Фишка хромой | страница 52



— На другой день после этого разговора «конница» снялась с места и выступила из «Содома», как прозвала город эта шайка. Уходила ока с шумом, с гамом, со скрипом колес, проклиная город на чем свет стоит:

— Чтоб он сгорел! Чтоб его жители десять раз на дню подыхали с голоду! Чтоб они, как погорельцы, по миру скитались…

В трех кибитках было битком набито всякого народу: стариков, старух, женщин, девиц, парней, детей. Среди них был и я с женой. Мы в добрый час получили повышение: перешли на службу в «конницу».

Должен вам сказать, дорогие мои, что передо мной раскрылся совсем новый мир.
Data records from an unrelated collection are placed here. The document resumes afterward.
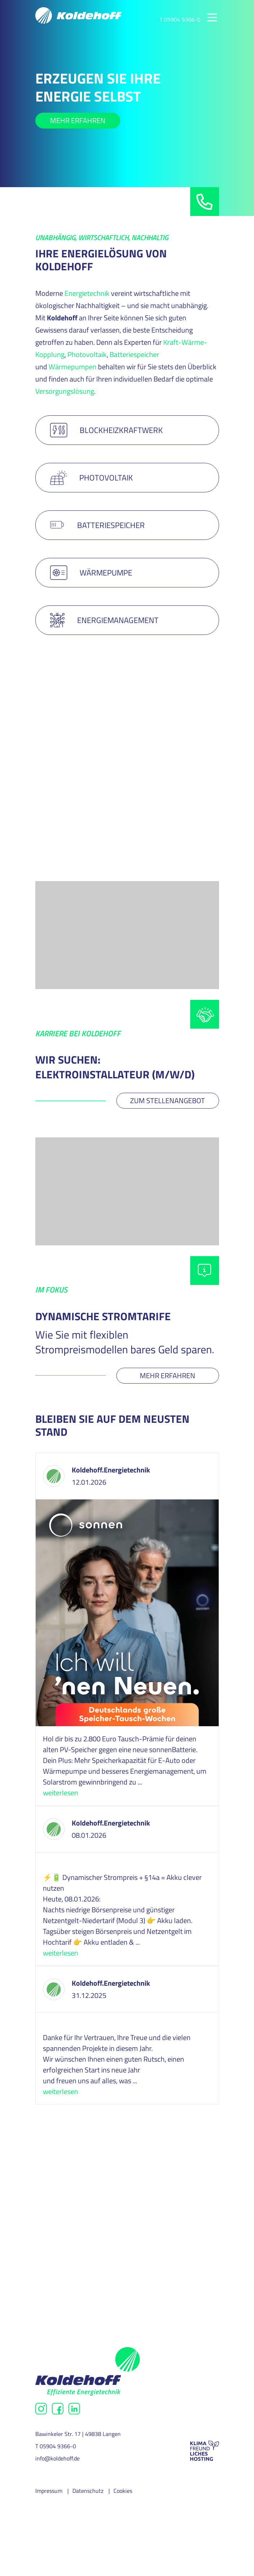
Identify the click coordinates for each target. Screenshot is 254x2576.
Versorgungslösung (64, 391)
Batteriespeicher (134, 354)
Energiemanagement (104, 620)
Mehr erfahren (78, 120)
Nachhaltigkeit (77, 2252)
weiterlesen (60, 1792)
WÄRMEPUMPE (91, 572)
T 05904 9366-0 (180, 19)
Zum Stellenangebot (167, 1100)
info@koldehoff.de (57, 2458)
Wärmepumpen (73, 366)
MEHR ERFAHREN (78, 783)
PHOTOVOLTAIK (91, 477)
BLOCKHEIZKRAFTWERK (106, 430)
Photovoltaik (87, 354)
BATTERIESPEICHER (97, 525)
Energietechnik (87, 293)
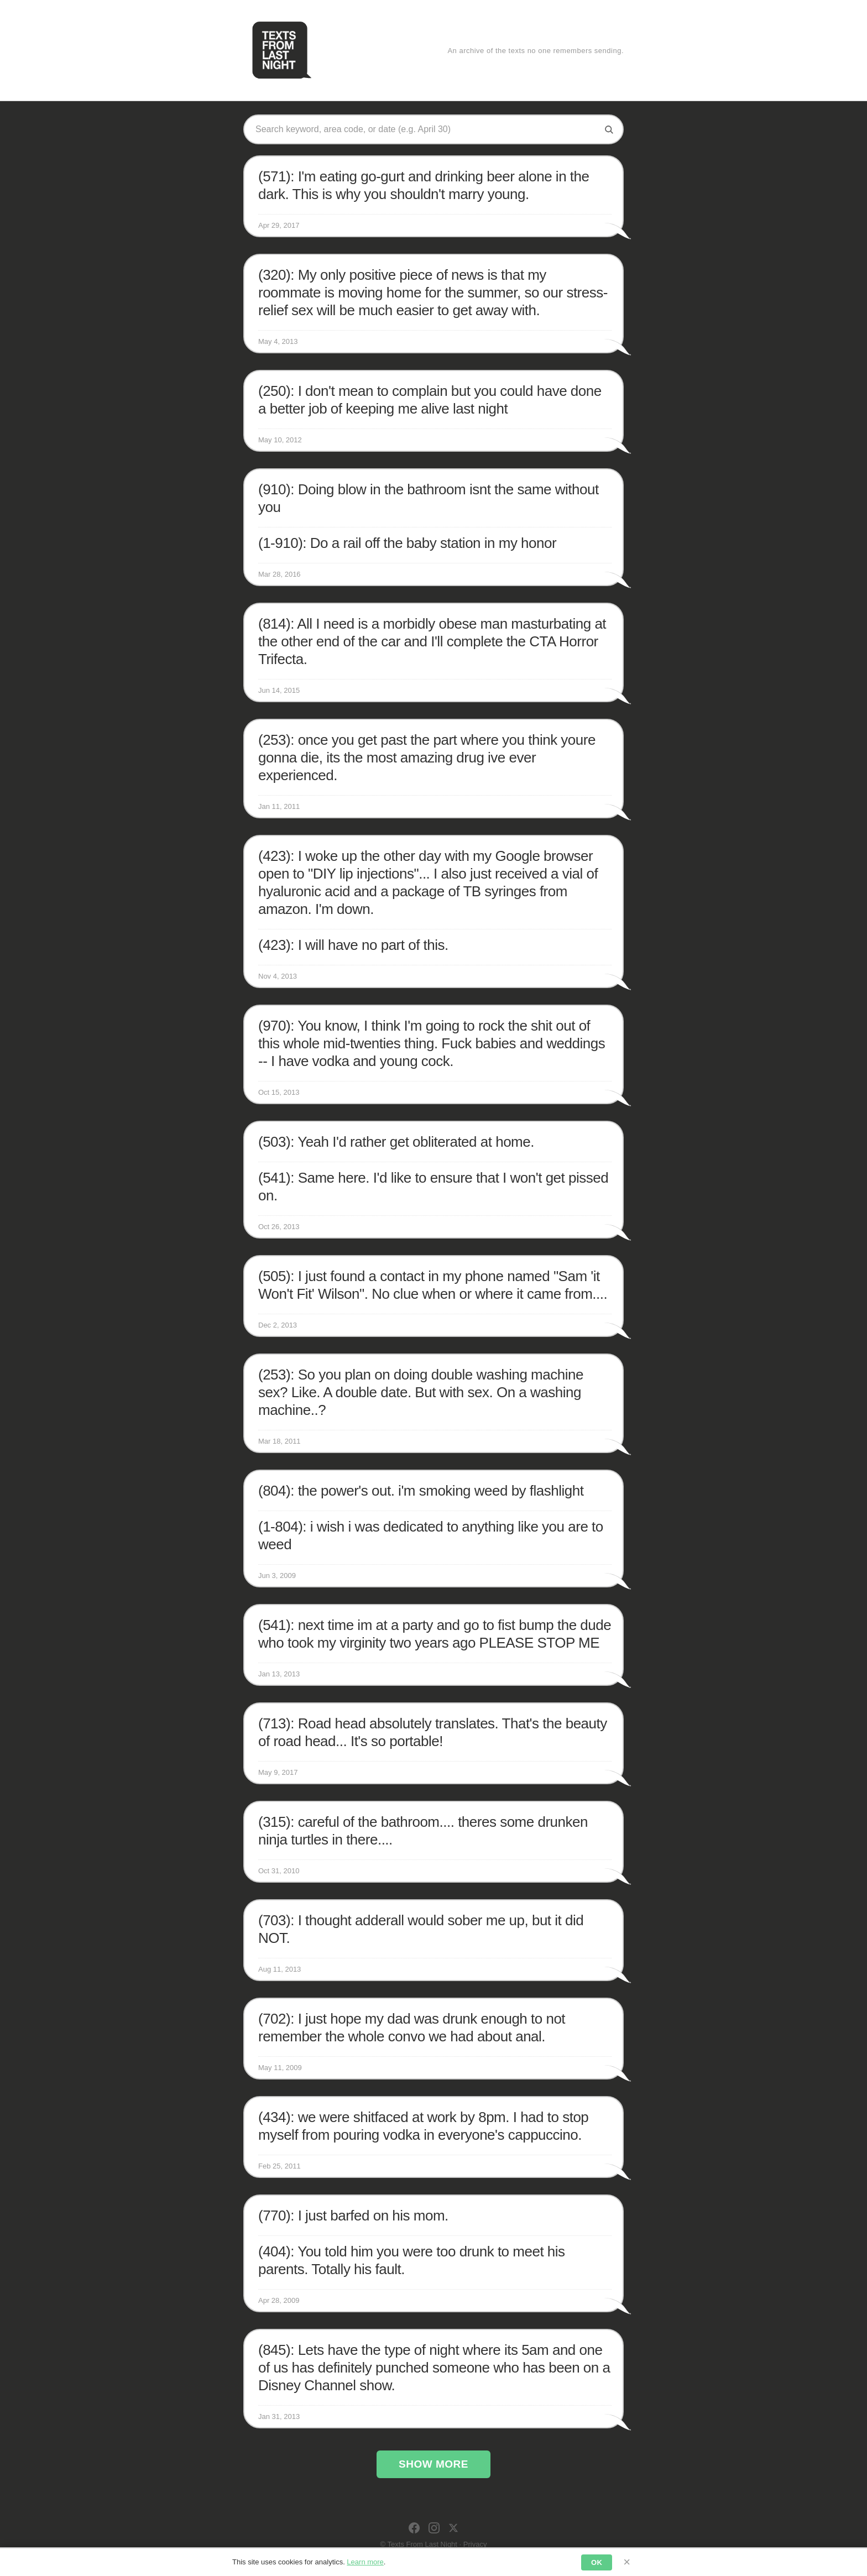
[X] (453, 2527)
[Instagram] (434, 2527)
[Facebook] (414, 2527)
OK (596, 2562)
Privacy (475, 2544)
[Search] (608, 129)
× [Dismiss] (626, 2562)
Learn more (365, 2562)
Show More (433, 2464)
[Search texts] (425, 129)
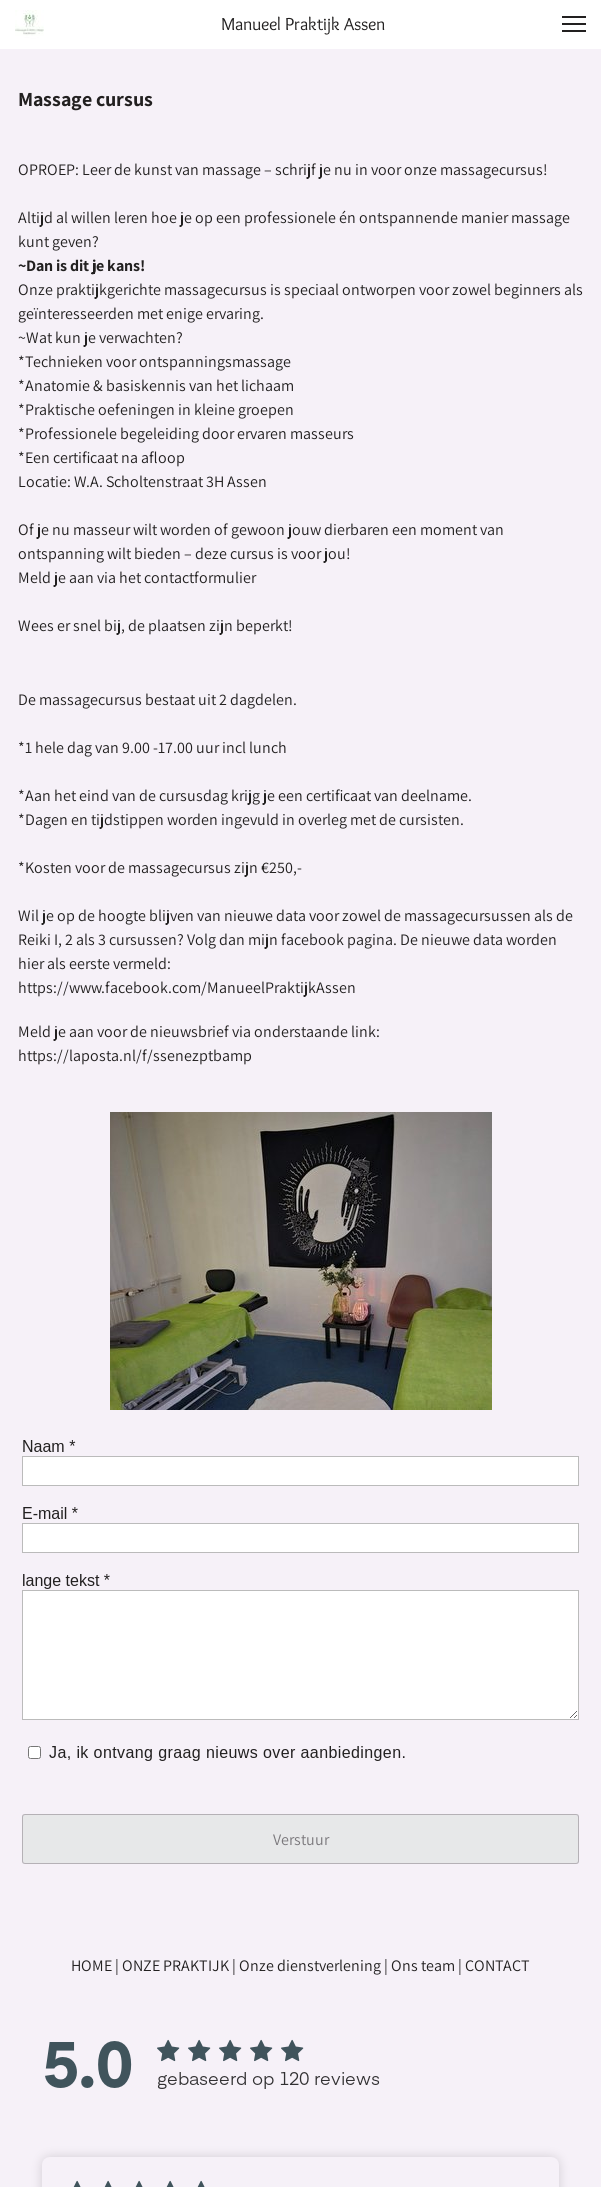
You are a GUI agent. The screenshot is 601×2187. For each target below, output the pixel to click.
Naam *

Вначале мне с этой оравой было довольно весело. Насмотришься, бывало, и наслушаешься такого, что передать все это подробно нет никакой возможности. Я слушал, к примеру, как они издеваются, насмехаются над всеми, как они всех передразнивают. Каждый из этой полупочтенной компании на каком-то воровском языке рассказывал о своих похождениях. Один — о том, как он «стырил краюху» (украл хлеб), другой — как он «слямзил квочку» (украл курицу), третий — о том, как он «замотал юсы» (украл деньги), четвертый хвастал тем, что «отчехвостил фраера» (избил порядочного человека)… Богачей они проклинали почем зря, без всякого повода. Я готов поклясться чем угодно, что они ненавидят богачей гораздо больше, нежели богачи их. Богач на их языке — это пиявка, раскормленная кишка, тупица, замороженная душонка, маменькин сынок, медный лоб и черт их ведает, что еще. Считалось добрым делом напакостить по силе возможности богатому человеку. Чуть случалась какая-нибудь беда, они призывали на головы богачей всякие муки, корчи, колики и прочие болезни. Меня они иногда в шутку называли богачом, за то что я иной раз заступался за богачей и охранял их честь. Как-никак, а, пребывая в бане, я воспитывался среди богатых людей, возился с ними немало: стерег их вещи, подавал им узелки с бельем, одному принесешь шайку воды, другому подашь огонька, ну и так далее.

Приходилось мне слушать разговоры между парнями и девицами, как они шутят, сватаются друг к другу. Одна кибитка роднилась с другой. Умение притворяться ценилось очень высоко: оно необходимо для дела. Иной раз, при случае, они устраивали целые представления: один притворялся горбатым, другой — хромым, этот — слепым, тот — парализованным, одна — немой, другая — кривой. Но настоящие, не «поддельные» калеки, вроде меня и моей жены, были на особом счету. Они часто говаривали, что такие изъяны, как наши, для нищих — клад, дар божий: это чистый доход. Особенно ценилась слепота моей жены. Наконец, они попросту восхищались ее острым язычком. Волосы вставали дыбом, когда она раскрывала рот.